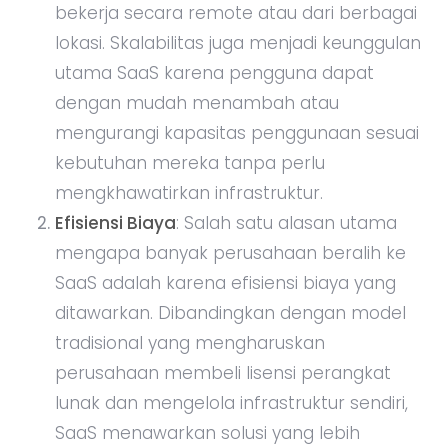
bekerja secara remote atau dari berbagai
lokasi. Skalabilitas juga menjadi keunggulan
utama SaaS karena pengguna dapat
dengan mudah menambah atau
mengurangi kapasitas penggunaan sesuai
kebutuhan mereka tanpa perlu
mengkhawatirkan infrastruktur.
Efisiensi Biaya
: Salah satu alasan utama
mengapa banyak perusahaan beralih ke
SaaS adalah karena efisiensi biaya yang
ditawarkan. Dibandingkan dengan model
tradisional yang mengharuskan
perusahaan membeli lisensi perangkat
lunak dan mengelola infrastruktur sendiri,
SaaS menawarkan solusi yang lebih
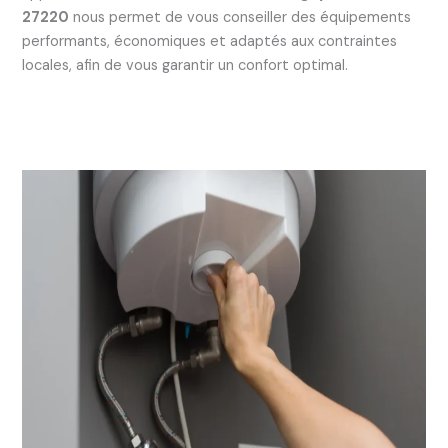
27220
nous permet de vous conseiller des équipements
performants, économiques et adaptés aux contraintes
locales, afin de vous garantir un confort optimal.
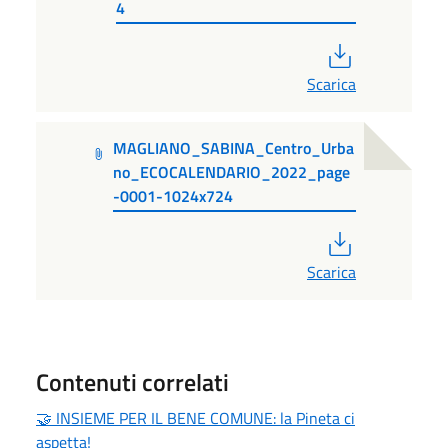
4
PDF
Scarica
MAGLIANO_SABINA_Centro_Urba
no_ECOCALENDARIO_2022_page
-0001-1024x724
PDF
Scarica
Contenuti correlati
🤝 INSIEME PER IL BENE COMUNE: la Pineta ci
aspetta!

::::::

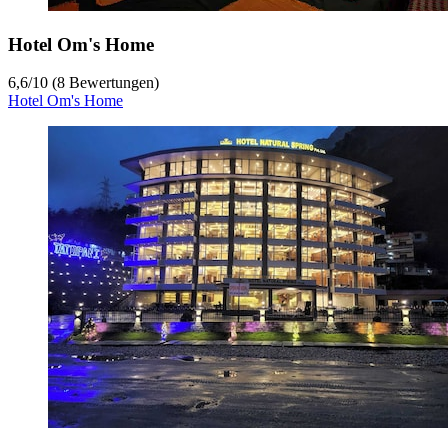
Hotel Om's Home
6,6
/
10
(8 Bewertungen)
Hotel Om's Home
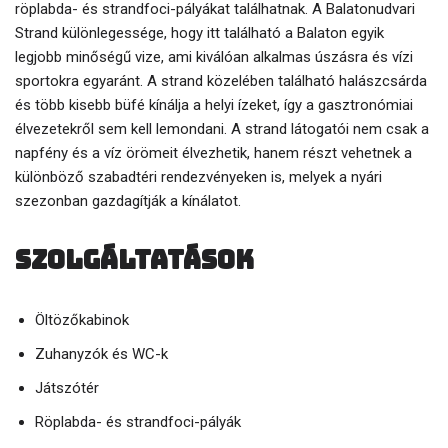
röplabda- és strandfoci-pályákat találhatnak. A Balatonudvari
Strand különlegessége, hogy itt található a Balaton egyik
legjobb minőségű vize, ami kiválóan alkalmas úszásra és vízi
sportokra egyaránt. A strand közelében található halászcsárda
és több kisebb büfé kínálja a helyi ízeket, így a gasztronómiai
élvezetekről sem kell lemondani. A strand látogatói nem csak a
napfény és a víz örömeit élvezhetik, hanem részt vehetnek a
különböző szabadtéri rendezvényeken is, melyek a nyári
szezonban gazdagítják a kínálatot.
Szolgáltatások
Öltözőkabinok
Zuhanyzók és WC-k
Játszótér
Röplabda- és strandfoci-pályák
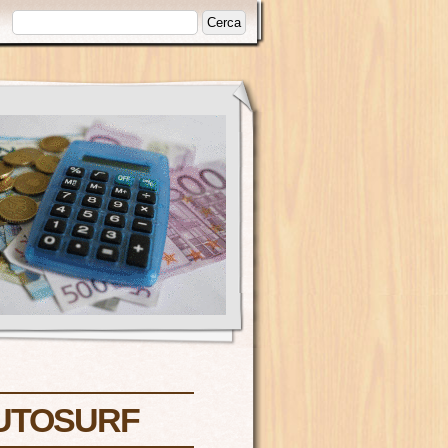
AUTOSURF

::::::

**What you need to do**
In the entries above, find each line with the word "utama" and return it.

**Answer to this task**
utama SaaS karena pengguna dapat
: Salah satu alasan utama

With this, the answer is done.